LightMachinery has contributed to a number of space exploration and Earth observation satellites.  In many cases, we have had to develop new manufacturing and testing methods to deliver the required optical elements.

We fabricated a pair of monolithic Michelson interferometers for the Helioseismic and Magnetic Imager (HMI).  The interferometers are the final pair of elements in a Lyot filter which measures both Zeeman splitting and Doppler shifting of light from an iron transition which is active in the Sun’s photosphere.  The interferograms from HMI are used to calculate the magnetic field at the photosphere and to feed into a 3D model of the Sun’s temperature and density.  The magnetic field data ties together with the other instruments on the Solar Dynamics Observatory which view the Sun’s corona in similar detail.

LightMachinery has built etalons for several different satellite instruments.  These include the capacitor stabilized etalon which imaged the Earth’s thermosphere in the vacuum ultraviolet for the Thermosphere Temperature Imager on NASA’s FASTSAT.  We have used our fluid jet process for all of these space-based etalons because of the improved combination of finesse and peak transmission.  MSASI on ESA’s Bepicolumbo will provide information about Mercury’s atmosphere using an etalon tuned to the sodium D line.  The etalon on GHGSat’s Clare satellite allows measurement of CO2 and methane concentrations in Earth’s atmosphere.

LightMachinery contributed a set of precisely tuned etalons to the ATLAS instrument on ICESat-2.  Each of these etalons is designed to transmit the instrument’s laser wavelength while blocking sunlight with similar wavelength.  Each receiving channel has its own etalon, and a seventh etalon is used to help monitor the laser wavelength.

A set of beam splitter cubes was produced by LightMachinery as part of the alignment system for the Polarimetric and Helioseismic Instrument on ESA’s Solar Orbiter.
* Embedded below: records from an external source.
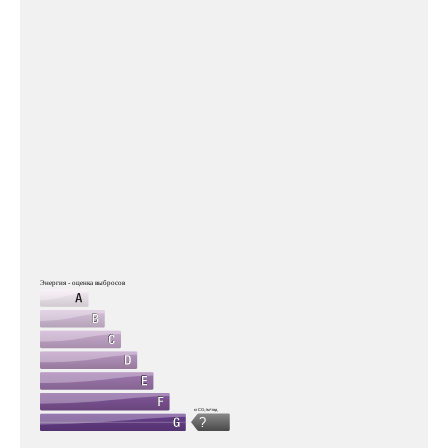
Энергия - оценка выбросов
кг CO₂/м².год
?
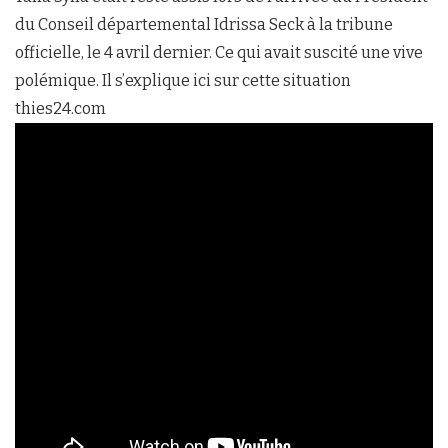
du Conseil départemental Idrissa Seck à la tribune
officielle, le 4 avril dernier. Ce qui avait suscité une vive
polémique. Il s’explique ici sur cette situation
thies24.com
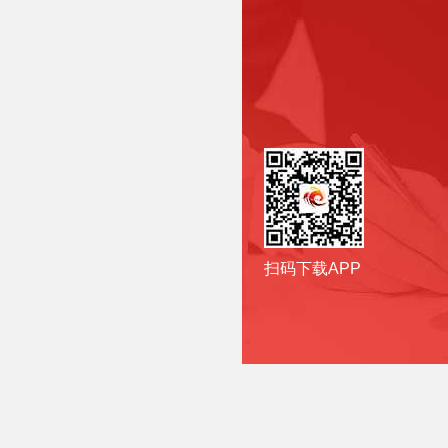
扫码下载APP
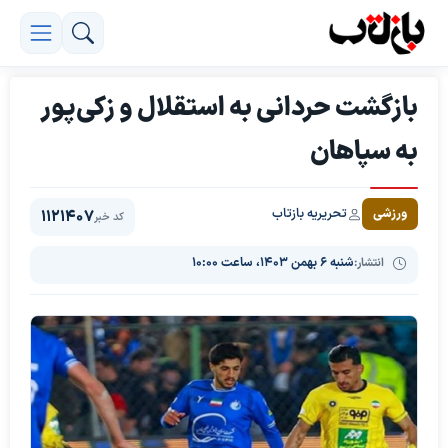
بازگشت حردانی به استقلال و زکی‌پور
به سپاهان
تحریریه بازتاب
ورزشی
1121407
کد خبر
انتشار:
شنبه ۶ بهمن ۱۴۰۳، ساعت ۱۰:۰۰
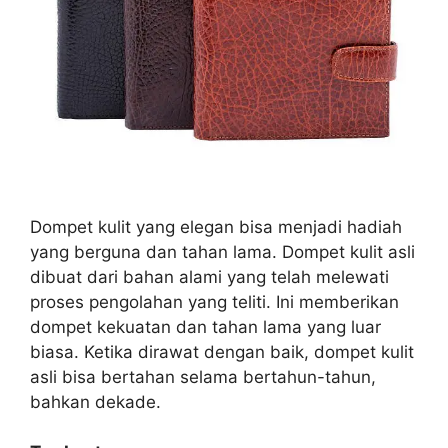
Dompet kulit yang elegan bisa menjadi hadiah
yang berguna dan tahan lama. Dompet kulit asli
dibuat dari bahan alami yang telah melewati
proses pengolahan yang teliti. Ini memberikan
dompet kekuatan dan tahan lama yang luar
biasa. Ketika dirawat dengan baik, dompet kulit
asli bisa bertahan selama bertahun-tahun,
bahkan dekade.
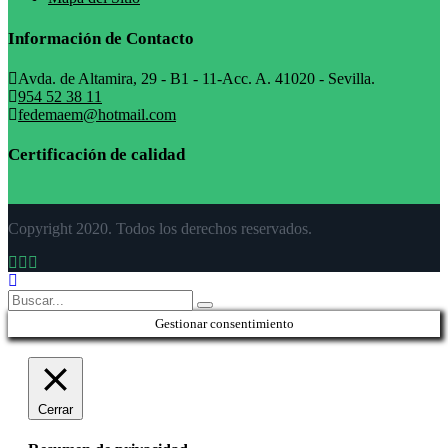
Información de Contacto
Avda. de Altamira, 29 - B1 - 11-Acc. A. 41020 - Sevilla.
954 52 38 11
fedemaem@hotmail.com
Certificación de calidad
Copyright 2020. Todos los derechos reservados.
Gestionar consentimiento
Cerrar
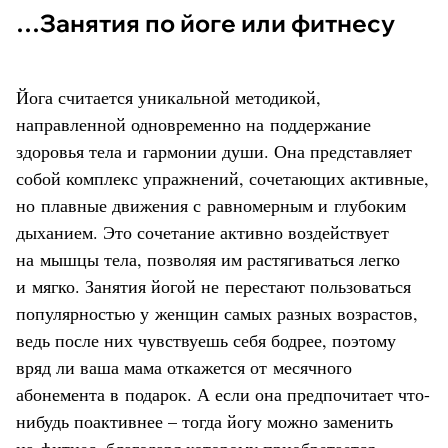
…Занятия по йоге или фитнесу
Йога считается уникальной методикой,
направленной одновременно на поддержание
здоровья тела и гармонии души. Она представляет
собой комплекс упражнений, сочетающих активные,
но плавные движения с равномерным и глубоким
дыханием. Это сочетание активно воздействует
на мышцы тела, позволяя им растягиваться легко
и мягко. Занятия йогой не перестают пользоваться
популярностью у женщин самых разных возрастов,
ведь после них чувствуешь себя бодрее, поэтому
вряд ли ваша мама откажется от месячного
абонемента в подарок. А если она предпочитает что-
нибудь поактивнее – тогда йогу можно заменить
на фитнес, благодаря которому приобретается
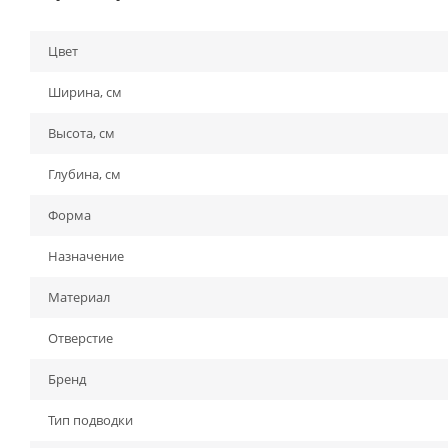
Цвет
Ширина, см
Высота, см
Глубина, см
Форма
Назначение
Материал
Отверстие
Бренд
Тип подводки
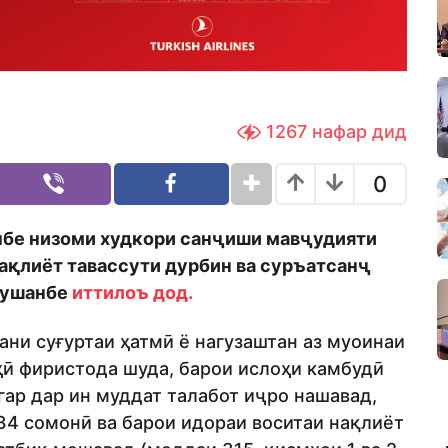
1267
нафар дид
0
анбе низоми худкори санҷиши мавҷудияти
нақлиёт тавассути дурбин ва суръатсанҷ
Душанбе
иттилоъ дод.
ани суғуртаи ҳатмӣ ё нагузаштан аз муоинаи
ҳӣ фиристода шуда, барои ислоҳи камбудӣ
гар дар ин муддат талабот иҷро нашавад,
34 сомонӣ ва барои идораи воситаи нақлиёт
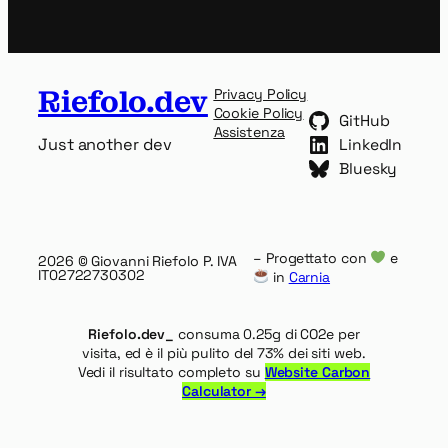
Riefolo.dev
Privacy Policy
Cookie Policy
GitHub
Assistenza
Just another dev
LinkedIn
Bluesky
– Progettato con
e
2026
© Giovanni Riefolo P. IVA
IT02722730302
in
Carnia
Riefolo.dev_
consuma 0.25g di CO2e per
visita, ed è il più pulito del 73% dei siti web.
Vedi il risultato completo su
Website Carbon
Calculator →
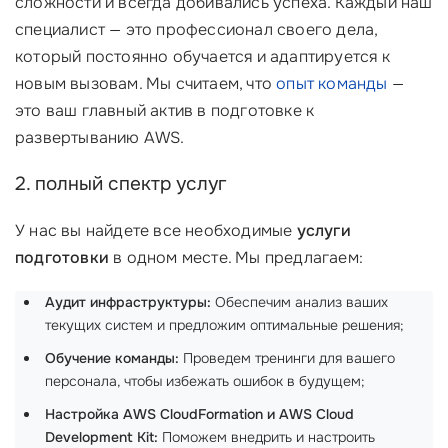
сложности и всегда добивались успеха. Каждый наш
специалист — это профессионал своего дела,
который постоянно обучается и адаптируется к
новым вызовам. Мы считаем, что
опыт команды
—
это ваш главный актив в подготовке к
развертыванию AWS.
2. полный спектр услуг
У нас вы найдете все необходимые
услуги
подготовки
в одном месте. Мы предлагаем:
Аудит инфраструктуры:
Обеспечим анализ ваших
текущих систем и предложим оптимальные решения;
Обучение команды:
Проведем тренинги для вашего
персонала, чтобы избежать ошибок в будущем;
Настройка AWS CloudFormation и AWS Cloud
Development Kit:
Поможем внедрить и настроить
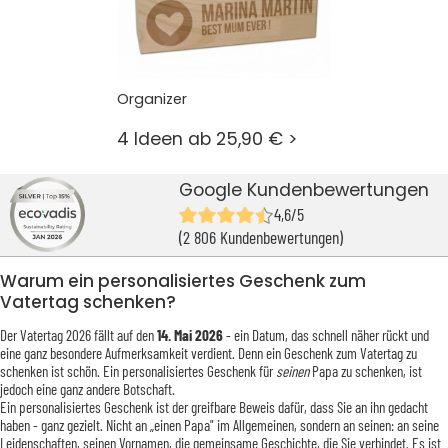
Organizer
4 Ideen ab 25,90 € >
Google Kundenbewertungen
4,6/5
(2 806 Kundenbewertungen)
Warum ein personalisiertes Geschenk zum
Vatertag schenken?
Der Vatertag 2026 fällt auf den
14. Mai 2026
- ein Datum, das schnell näher rückt und
eine ganz besondere Aufmerksamkeit verdient. Denn ein Geschenk zum Vatertag zu
schenken ist schön. Ein personalisiertes Geschenk für
seinen
Papa zu schenken, ist
jedoch eine ganz andere Botschaft.
Ein personalisiertes Geschenk ist der greifbare Beweis dafür, dass Sie an ihn gedacht
haben - ganz gezielt. Nicht an „einen Papa" im Allgemeinen, sondern an seinen: an seine
Leidenschaften, seinen Vornamen, die gemeinsame Geschichte, die Sie verbindet. Es ist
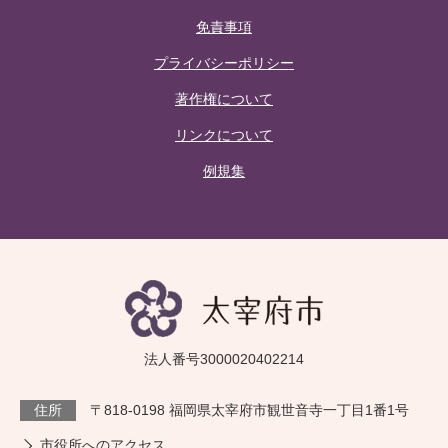
免責事項
プライバシーポリシー
著作権について
リンクについて
例規集
法人番号3000020402214
住所
〒818-0198 福岡県太宰府市観世音寺一丁目1番1号
市役所へのアクセス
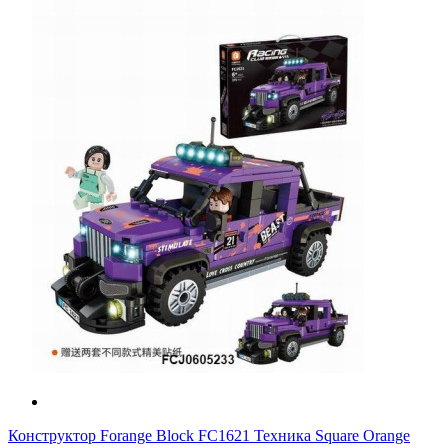
Конструктор Forange Block FC1621 Техника Square Orange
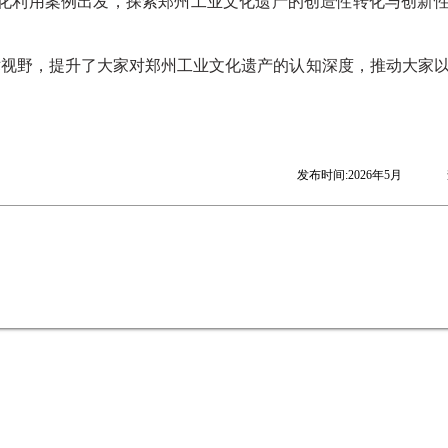
化利用案例出发，探索郑州工业文化遗产的创造性转化与创新
术视野，提升了大家对郑州工业文化遗产的认知深度，推动大家
发布时间:2026年5月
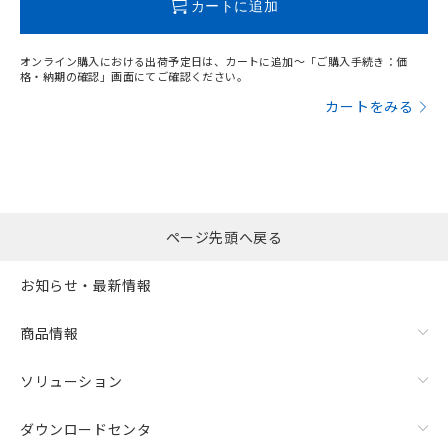
カートに追加
オンライン購入における出荷予定日は、カートに追加～「ご購入手続き：価
格・納期の確認」画面にてご確認ください。
カートをみる
ページ先頭へ戻る
お知らせ・最新情報
商品情報
ソリューション
ダウンロードセンタ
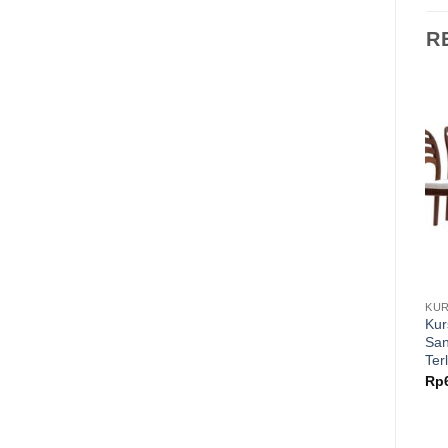
R
KUR
Kur
Sa
Ter
Rp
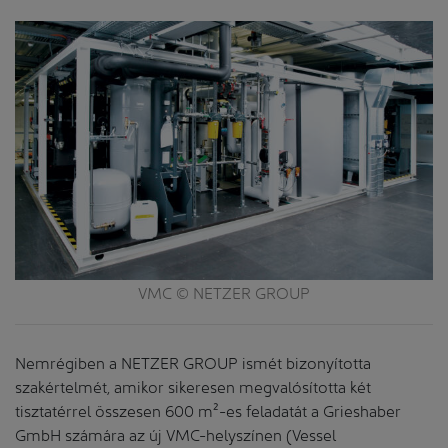
VMC © NETZER GROUP
Nemrégiben a NETZER GROUP ismét bizonyította
szakértelmét, amikor sikeresen megvalósította két
tisztatérrel összesen 600 m²-es feladatát a Grieshaber
GmbH számára az új VMC-helyszínen (Vessel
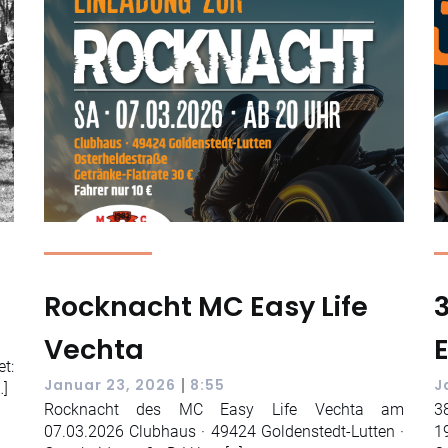
Rocknacht MC Easy Life
Vechta
t:
|
Januar 23, 2026
8:55
J
…]
Rocknacht des MC Easy Life Vechta am
3
07.03.2026 Clubhaus · 49424 Goldenstedt-Lutten ·
1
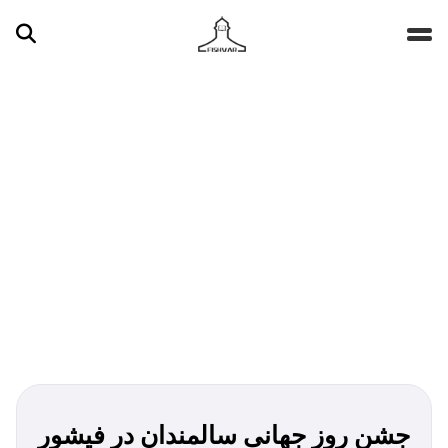
جستجو ...
مقالات
تصاویر
ویدیوها
دسته‌بندی‌ها
جشن روز جهانی سالمندان در فیشور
The MIGHTI instrument on NASA’s ICON uses a pair of spatial heterodyne spectrometers (SHS) to measure thermosphere wind profiles by detecting Doppler shifts in a pair of oxygen emission lines.  Using a pair of spectrometers allows calculation of vector wind.  The imaging interferometers have no moving parts for stability, and even include laser marked calibration features.